### SUPPLIED DATA

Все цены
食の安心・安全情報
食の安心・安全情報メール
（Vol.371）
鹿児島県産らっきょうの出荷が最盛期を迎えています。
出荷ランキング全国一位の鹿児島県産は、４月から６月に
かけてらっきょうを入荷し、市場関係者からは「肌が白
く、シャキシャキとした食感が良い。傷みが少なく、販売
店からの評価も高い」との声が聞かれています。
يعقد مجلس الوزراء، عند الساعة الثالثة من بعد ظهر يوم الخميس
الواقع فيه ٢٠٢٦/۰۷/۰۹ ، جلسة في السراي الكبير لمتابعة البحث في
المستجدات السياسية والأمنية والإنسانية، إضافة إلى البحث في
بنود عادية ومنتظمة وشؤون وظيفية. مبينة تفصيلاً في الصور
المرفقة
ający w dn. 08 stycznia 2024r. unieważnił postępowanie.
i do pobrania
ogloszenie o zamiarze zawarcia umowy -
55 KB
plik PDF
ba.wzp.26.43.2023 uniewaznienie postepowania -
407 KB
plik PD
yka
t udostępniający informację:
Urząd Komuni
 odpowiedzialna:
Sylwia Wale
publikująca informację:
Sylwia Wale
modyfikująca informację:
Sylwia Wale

==

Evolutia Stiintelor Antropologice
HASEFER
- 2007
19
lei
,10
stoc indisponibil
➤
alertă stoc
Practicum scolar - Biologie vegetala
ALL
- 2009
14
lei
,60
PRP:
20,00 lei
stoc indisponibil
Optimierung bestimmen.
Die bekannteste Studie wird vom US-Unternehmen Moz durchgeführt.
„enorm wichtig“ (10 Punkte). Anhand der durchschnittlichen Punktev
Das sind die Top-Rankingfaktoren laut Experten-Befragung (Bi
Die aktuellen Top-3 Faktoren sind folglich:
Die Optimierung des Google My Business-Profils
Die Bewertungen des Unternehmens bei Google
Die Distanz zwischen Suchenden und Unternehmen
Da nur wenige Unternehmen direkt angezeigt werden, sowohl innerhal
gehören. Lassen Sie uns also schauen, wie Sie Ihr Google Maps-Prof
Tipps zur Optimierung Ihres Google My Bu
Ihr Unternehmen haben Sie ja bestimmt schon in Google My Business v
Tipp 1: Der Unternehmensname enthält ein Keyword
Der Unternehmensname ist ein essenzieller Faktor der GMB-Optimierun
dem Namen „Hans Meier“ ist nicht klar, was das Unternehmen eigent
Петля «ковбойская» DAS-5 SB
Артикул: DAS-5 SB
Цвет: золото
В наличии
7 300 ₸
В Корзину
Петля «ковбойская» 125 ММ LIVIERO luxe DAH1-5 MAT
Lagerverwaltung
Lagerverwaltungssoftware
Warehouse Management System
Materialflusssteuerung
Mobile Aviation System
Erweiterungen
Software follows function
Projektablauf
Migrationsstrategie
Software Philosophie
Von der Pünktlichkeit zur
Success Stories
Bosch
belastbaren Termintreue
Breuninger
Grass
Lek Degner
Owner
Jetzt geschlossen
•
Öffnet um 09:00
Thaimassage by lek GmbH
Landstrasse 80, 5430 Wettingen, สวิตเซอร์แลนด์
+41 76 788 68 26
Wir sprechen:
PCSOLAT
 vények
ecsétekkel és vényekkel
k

...

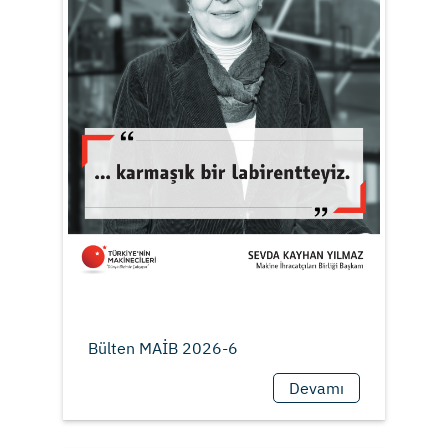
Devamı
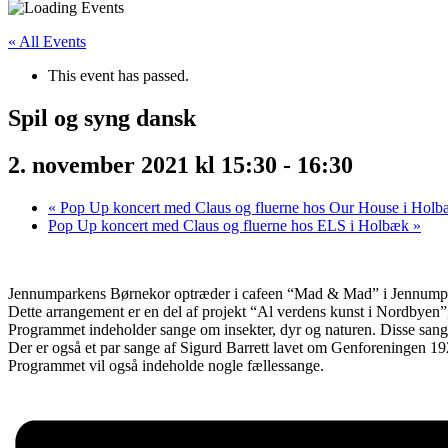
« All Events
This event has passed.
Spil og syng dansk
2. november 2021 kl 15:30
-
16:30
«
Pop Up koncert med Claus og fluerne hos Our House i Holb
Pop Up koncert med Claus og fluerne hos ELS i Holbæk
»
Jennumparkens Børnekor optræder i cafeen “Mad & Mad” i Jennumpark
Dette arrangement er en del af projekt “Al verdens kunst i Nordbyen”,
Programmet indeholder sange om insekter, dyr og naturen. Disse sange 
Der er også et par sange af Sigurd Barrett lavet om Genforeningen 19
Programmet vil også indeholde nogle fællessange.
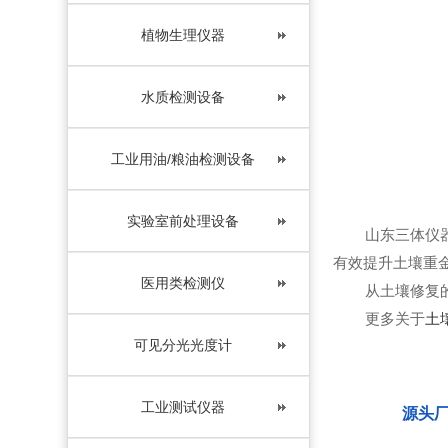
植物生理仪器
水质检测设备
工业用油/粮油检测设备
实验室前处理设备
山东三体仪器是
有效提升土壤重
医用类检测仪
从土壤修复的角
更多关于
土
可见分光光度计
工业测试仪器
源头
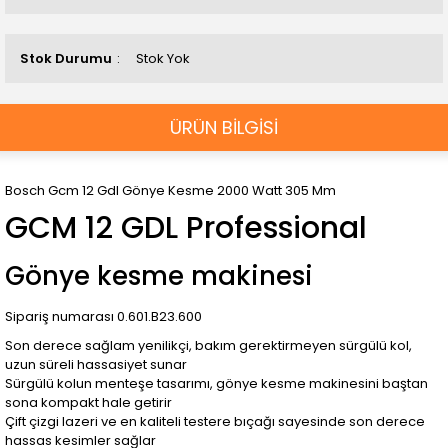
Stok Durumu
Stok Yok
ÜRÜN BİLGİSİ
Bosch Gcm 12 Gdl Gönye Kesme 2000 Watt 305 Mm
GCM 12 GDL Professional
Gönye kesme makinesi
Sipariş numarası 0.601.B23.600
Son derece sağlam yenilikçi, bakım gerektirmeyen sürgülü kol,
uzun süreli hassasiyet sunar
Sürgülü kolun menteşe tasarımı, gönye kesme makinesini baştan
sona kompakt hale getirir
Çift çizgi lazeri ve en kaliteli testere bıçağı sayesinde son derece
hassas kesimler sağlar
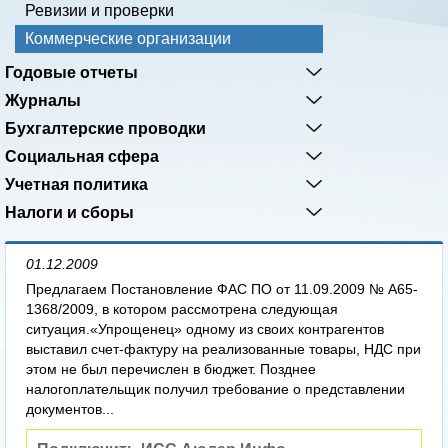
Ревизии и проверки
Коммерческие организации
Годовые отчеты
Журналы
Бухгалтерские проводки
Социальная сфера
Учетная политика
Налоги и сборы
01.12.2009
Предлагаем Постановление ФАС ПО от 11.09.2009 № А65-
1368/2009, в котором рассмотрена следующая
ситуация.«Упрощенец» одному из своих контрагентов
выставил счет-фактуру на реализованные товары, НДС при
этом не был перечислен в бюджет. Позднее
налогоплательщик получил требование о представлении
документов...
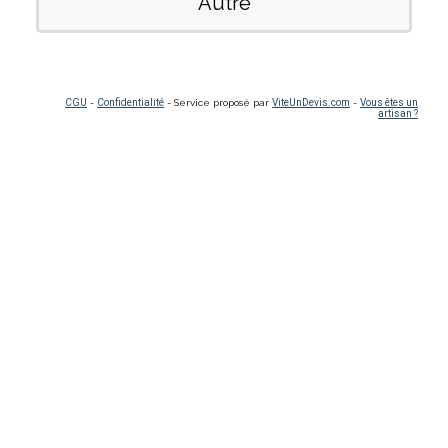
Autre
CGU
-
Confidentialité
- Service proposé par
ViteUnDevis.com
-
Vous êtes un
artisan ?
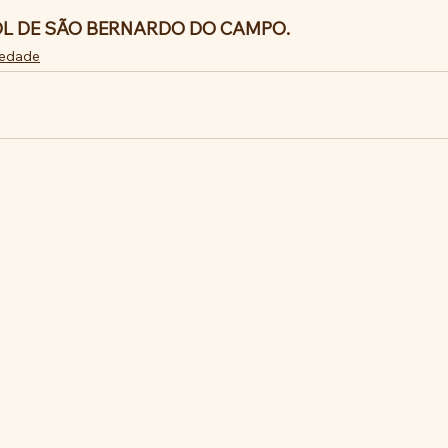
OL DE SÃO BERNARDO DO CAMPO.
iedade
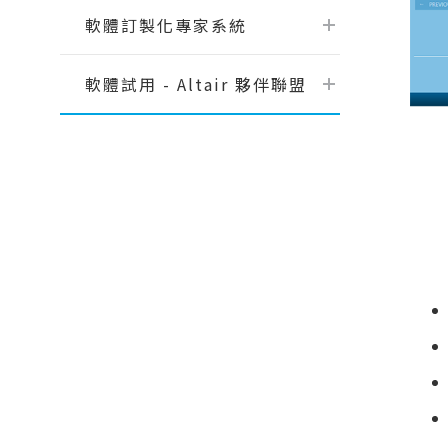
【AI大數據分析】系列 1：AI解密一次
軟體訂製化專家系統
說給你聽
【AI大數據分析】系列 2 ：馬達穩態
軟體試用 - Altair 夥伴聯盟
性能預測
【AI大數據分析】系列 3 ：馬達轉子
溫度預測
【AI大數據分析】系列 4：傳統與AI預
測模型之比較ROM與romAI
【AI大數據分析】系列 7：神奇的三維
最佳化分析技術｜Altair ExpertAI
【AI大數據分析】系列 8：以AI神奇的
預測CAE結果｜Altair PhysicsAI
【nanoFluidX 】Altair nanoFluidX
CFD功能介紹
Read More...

### PROBLEM STATEMENT
Give an exact copy of the lines above from the line with "く、シャキシャキとした食感が良い。傷みが少なく、販売" up to and including the line with "ający w dn.", and leave everything else out.

### OUTPUT BELOW
く、シャキシャキとした食感が良い。傷みが少なく、販売
店からの評価も高い」との声が聞かれています。
يعقد مجلس الوزراء، عند الساعة الثالثة من بعد ظهر يوم الخميس
الواقع فيه ٢٠٢٦/۰۷/۰۹ ، جلسة في السراي الكبير لمتابعة البحث في
المستجدات السياسية والأمنية والإنسانية، إضافة إلى البحث في
بنود عادية ومنتظمة وشؤون وظيفية. مبينة تفصيلاً في الصور
المرفقة
ający w dn. 08 stycznia 2024r. unieważnił postępowanie.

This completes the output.